Please note that I am not suggesting that this fact means there is an illegal level of market power or price discrimination. As far as I know, no such conclusion has been reached by a state or federal attorney general. I am just suggesting that size matters in the health care marketplace. PHS was created in part to enable its participants to be strong financial performers. The managers of the system have executed their business strategy well. Also, as noted below in my posting on the Harvard Medical System, the PHS hospitals are national leaders in clinical care, research, and teaching -- so I am not in any way suggesting that they have used funds unwisely. It is just that PHS' public modesty about its market influence does not reflect its true success as a business enterprise.
So, to answer the query received above, the other hospitals are fighting for whatever rate increases they can get from the insurers in the face of PHS' dominance in the marketplace. There is no way they would volunteer to offer preferred rates to an insurer while they are fighting for their lives to get rates comparable to those received by Partners.

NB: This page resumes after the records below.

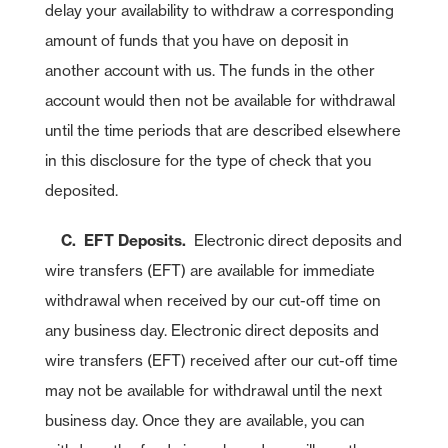
delay your availability to withdraw a corresponding
amount of funds that you have on deposit in
another account with us. The funds in the other
account would then not be available for withdrawal
until the time periods that are described elsewhere
in this disclosure for the type of check that you
deposited.
C. EFT Deposits.
Electronic direct deposits and
wire transfers (EFT) are available for immediate
withdrawal when received by our cut-off time on
any business day. Electronic direct deposits and
wire transfers (EFT) received after our cut-off time
may not be available for withdrawal until the next
business day. Once they are available, you can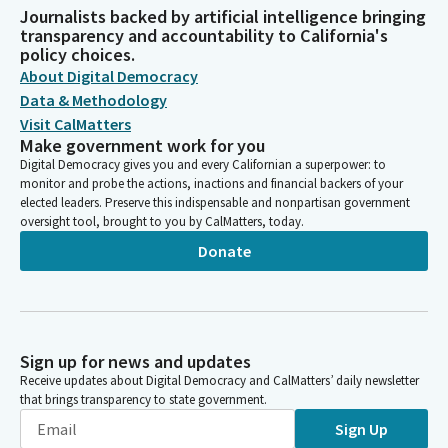
Journalists backed by artificial intelligence bringing
transparency and accountability to California's
policy choices.
About Digital Democracy
Data & Methodology
Visit CalMatters
Make government work for you
Digital Democracy gives you and every Californian a superpower: to
monitor and probe the actions, inactions and financial backers of your
elected leaders. Preserve this indispensable and nonpartisan government
oversight tool, brought to you by CalMatters, today.
Donate
Sign up for news and updates
Receive updates about Digital Democracy and CalMatters’ daily newsletter
that brings transparency to state government.
Sign Up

On the insurer side, Blue Cross/Blue Shield has an even more dominant position, with more subscribers than all of the rest of the market put together. I can't speak for Harvard Pilgrim Health Care and Tufts, but I am guessing they feel the strength of this competitor every day when they seek to sign up companies as subscribers. BC/BS has the balance sheet to focus on market segments it cares about and to design rate plans that are attractive to those potential customers.
BC/BS is also part of a national network of the Blues, which gives them the ability to sign on national accounts: And if you haven't noticed, corporations with multi-state locations are a growing segment of the Massachusetts economy. HPHC has created an alliance with UnitedHealth Group to offer a similar national product line. This is a wise decision, although integrating a local company like HPHC with a huge national firm is sure to be a lot of work. Meanwhile, Tufts appears to be going on its own, an uphill battle for sure, although there is a chance that local loyalties will be an effective marketing approach.
To its credit, BC/BS has used its strong market position to push important aspects of the health care agenda. The company's focus on transforming the health care system to eliminate overuse, underuse, misuse, and waste is exemplary. Its stated goal -- to pay according to the quality of patient outcomes and efficiency in the delivery of medical services -- is the right thing for society and, by the way, is the only effective way to counterbalance the market power of a dominant provider system. When each hospital is paid for the results it achieves in patient care, rather than its market share, everybody wins. Ultimately, it is the only way to control the growth in health care costs because it stimulates the right kind of competition -- competition measured by results and efficiency -- among all providers. BC/BS' dominance in the marketplace gives it a unique ability to lead the way and achieve this result.